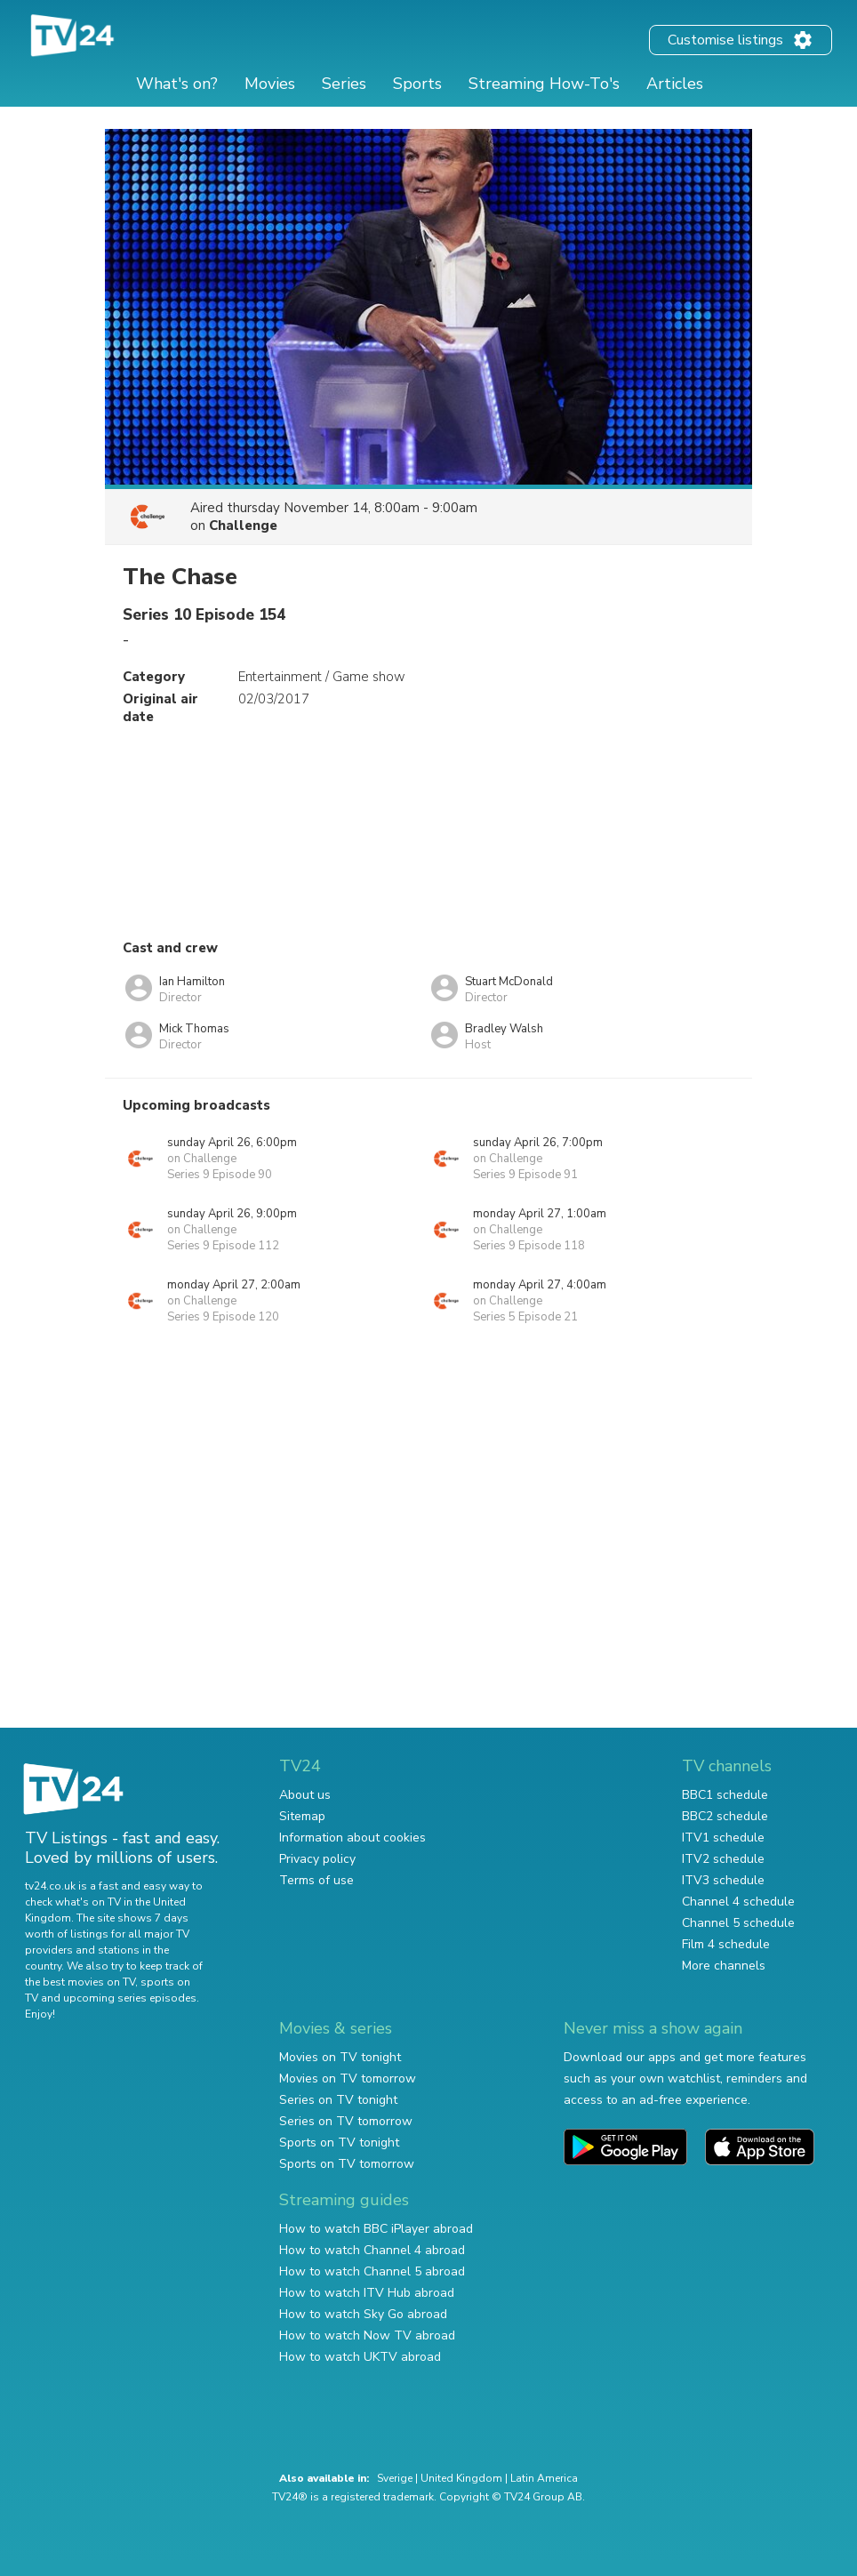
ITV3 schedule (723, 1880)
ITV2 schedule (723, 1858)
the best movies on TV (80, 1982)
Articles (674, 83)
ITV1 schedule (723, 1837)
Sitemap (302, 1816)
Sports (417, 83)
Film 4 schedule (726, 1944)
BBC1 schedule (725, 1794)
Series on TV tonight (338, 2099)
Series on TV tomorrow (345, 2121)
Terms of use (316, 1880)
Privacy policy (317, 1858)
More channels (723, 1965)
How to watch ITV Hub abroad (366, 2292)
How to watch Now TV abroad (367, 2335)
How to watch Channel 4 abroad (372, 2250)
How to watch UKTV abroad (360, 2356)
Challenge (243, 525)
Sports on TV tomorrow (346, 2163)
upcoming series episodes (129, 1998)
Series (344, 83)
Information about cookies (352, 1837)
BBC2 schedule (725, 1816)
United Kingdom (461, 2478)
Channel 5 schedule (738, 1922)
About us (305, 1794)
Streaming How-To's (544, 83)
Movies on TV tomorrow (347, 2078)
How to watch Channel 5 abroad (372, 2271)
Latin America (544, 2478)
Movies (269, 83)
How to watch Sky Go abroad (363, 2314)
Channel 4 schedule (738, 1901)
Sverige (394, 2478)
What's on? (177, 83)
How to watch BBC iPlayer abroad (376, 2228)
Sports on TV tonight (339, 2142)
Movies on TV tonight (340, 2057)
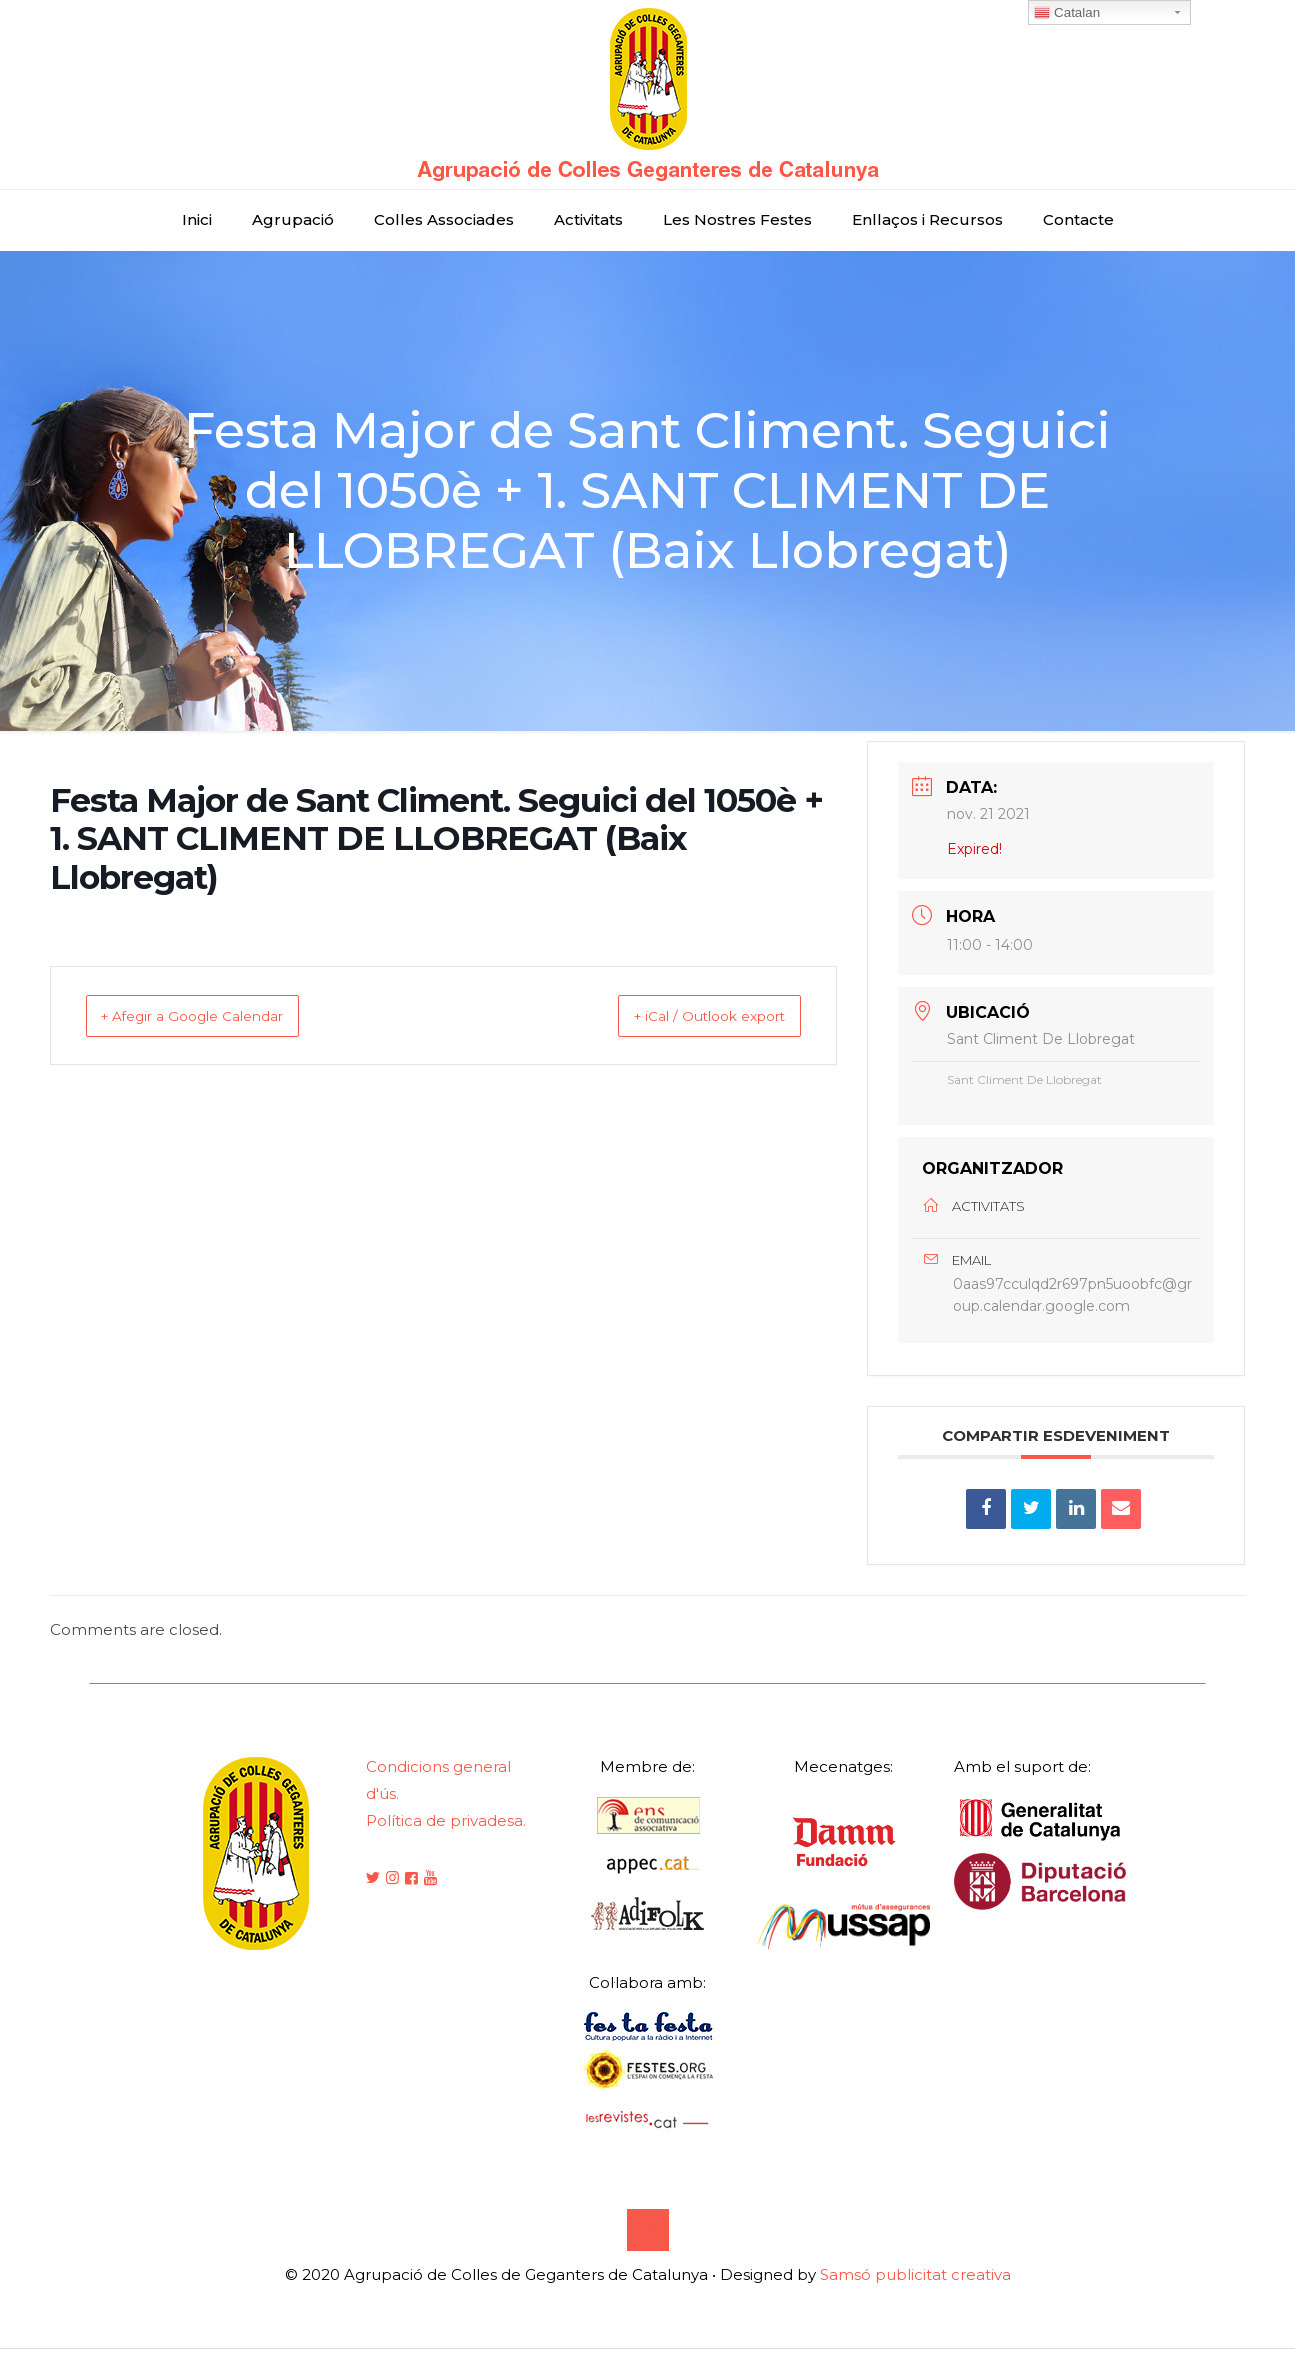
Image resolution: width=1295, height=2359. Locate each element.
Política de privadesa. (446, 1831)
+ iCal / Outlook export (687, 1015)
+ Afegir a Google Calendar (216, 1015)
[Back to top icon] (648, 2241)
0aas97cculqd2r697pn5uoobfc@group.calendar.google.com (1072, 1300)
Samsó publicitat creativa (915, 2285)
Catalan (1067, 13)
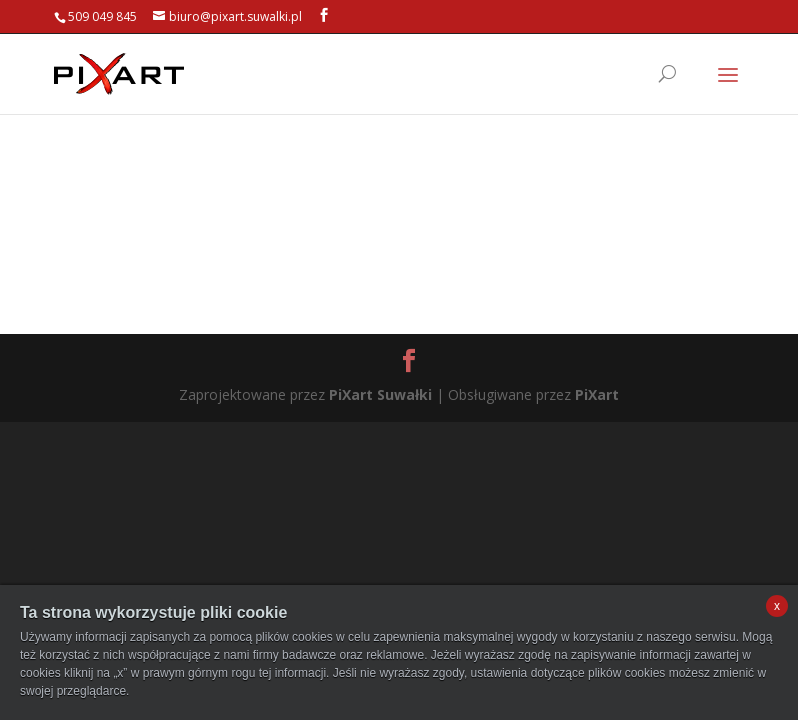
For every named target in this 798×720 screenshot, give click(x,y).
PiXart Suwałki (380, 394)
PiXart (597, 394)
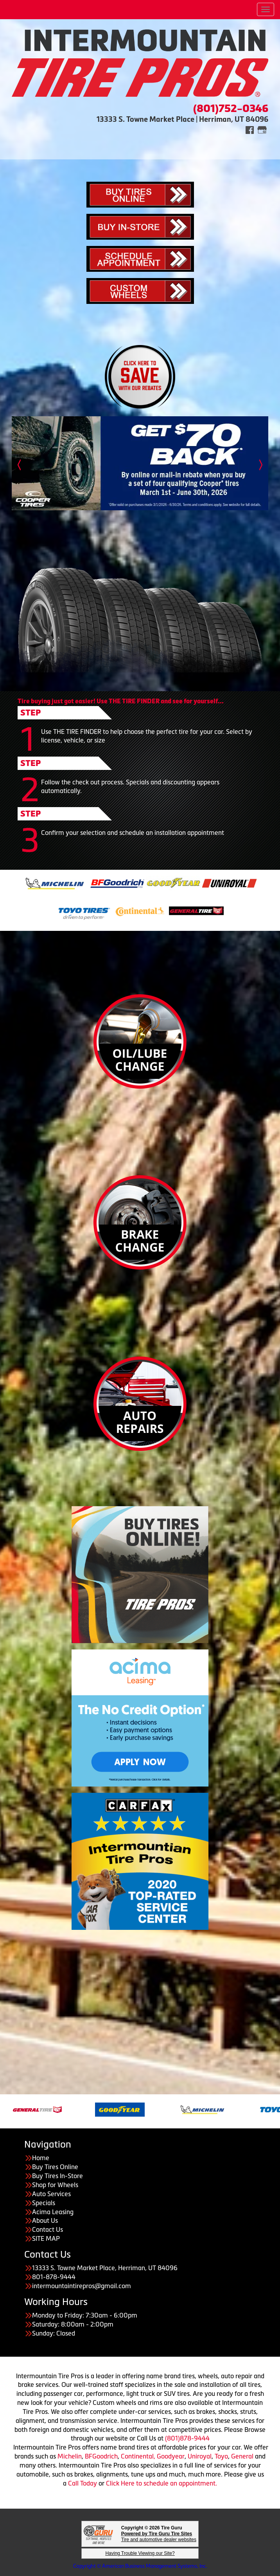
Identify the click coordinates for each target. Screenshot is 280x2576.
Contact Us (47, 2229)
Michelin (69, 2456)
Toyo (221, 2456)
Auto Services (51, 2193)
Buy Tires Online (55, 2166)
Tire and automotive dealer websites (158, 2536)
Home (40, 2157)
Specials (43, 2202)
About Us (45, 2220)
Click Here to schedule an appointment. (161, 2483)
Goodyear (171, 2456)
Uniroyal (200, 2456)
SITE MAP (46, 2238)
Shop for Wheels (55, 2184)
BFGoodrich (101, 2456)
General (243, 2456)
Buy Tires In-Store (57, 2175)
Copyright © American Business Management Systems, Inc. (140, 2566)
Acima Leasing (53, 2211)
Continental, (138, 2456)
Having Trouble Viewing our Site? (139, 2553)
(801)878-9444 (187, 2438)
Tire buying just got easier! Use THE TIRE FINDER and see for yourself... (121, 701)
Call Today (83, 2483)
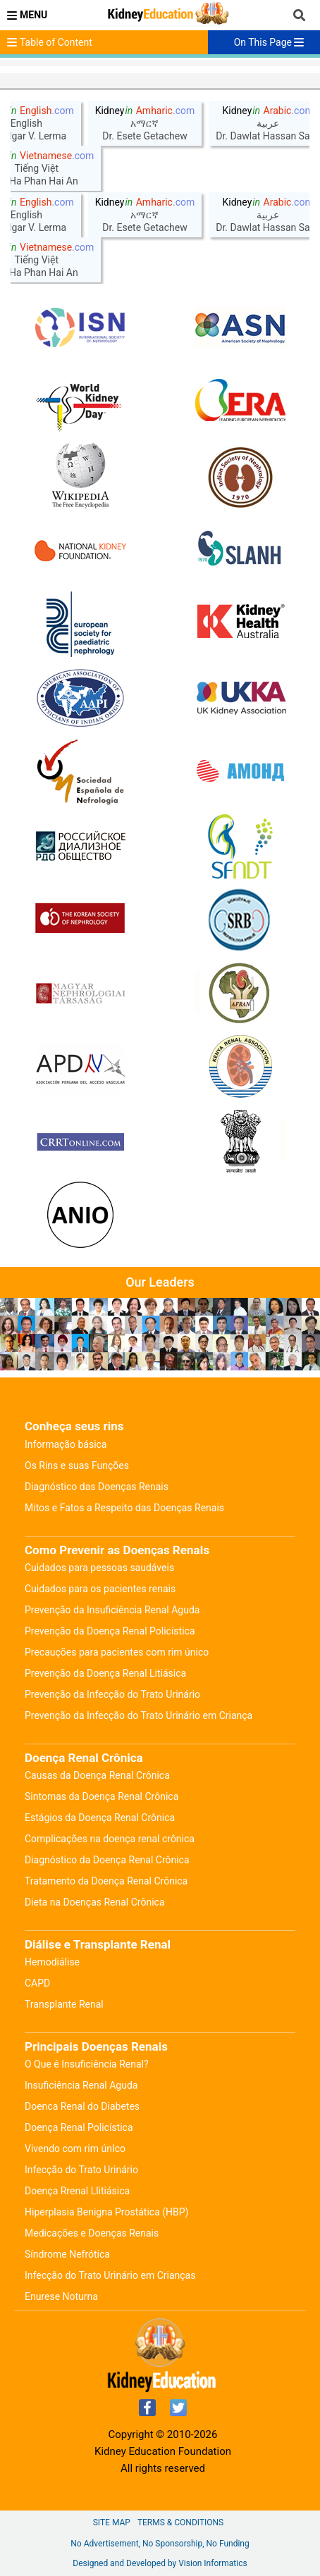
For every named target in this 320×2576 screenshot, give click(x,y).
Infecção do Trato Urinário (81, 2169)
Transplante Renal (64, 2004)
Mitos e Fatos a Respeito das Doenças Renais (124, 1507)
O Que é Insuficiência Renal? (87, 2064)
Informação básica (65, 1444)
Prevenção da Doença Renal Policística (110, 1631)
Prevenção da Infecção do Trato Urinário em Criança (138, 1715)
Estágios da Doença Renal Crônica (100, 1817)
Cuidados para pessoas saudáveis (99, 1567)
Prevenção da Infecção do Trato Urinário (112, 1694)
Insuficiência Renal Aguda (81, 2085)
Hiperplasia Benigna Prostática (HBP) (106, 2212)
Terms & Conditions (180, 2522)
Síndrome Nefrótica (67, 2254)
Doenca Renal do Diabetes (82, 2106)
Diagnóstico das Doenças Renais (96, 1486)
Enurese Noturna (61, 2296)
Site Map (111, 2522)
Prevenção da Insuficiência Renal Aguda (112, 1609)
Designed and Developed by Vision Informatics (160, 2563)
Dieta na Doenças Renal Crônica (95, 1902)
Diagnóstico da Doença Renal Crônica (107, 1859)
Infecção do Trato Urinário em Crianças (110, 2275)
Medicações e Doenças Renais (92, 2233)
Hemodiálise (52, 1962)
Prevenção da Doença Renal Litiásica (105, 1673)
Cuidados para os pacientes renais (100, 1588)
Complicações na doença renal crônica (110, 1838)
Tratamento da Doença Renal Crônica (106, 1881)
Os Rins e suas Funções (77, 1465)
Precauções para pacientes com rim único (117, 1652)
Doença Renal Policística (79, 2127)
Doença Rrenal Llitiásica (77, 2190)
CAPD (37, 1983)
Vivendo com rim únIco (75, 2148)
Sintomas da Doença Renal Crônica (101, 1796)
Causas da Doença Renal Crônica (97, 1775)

WHAT THE TASK ASKS:
Give back precisely the lines above that start at the line containing "Prevenção da Infecção do Trato Urinário em" and end at the line containing "Doenca Renal do Diabetes (82, 2106)", inclusive. No other lines belong in the output.

THE ANSWER:
Prevenção da Infecção do Trato Urinário em Criança (138, 1715)
Estágios da Doença Renal Crônica (100, 1817)
Cuidados para pessoas saudáveis (99, 1567)
Prevenção da Infecção do Trato Urinário (112, 1694)
Insuficiência Renal Aguda (81, 2085)
Hiperplasia Benigna Prostática (HBP) (106, 2212)
Terms & Conditions (180, 2522)
Síndrome Nefrótica (67, 2254)
Doenca Renal do Diabetes (82, 2106)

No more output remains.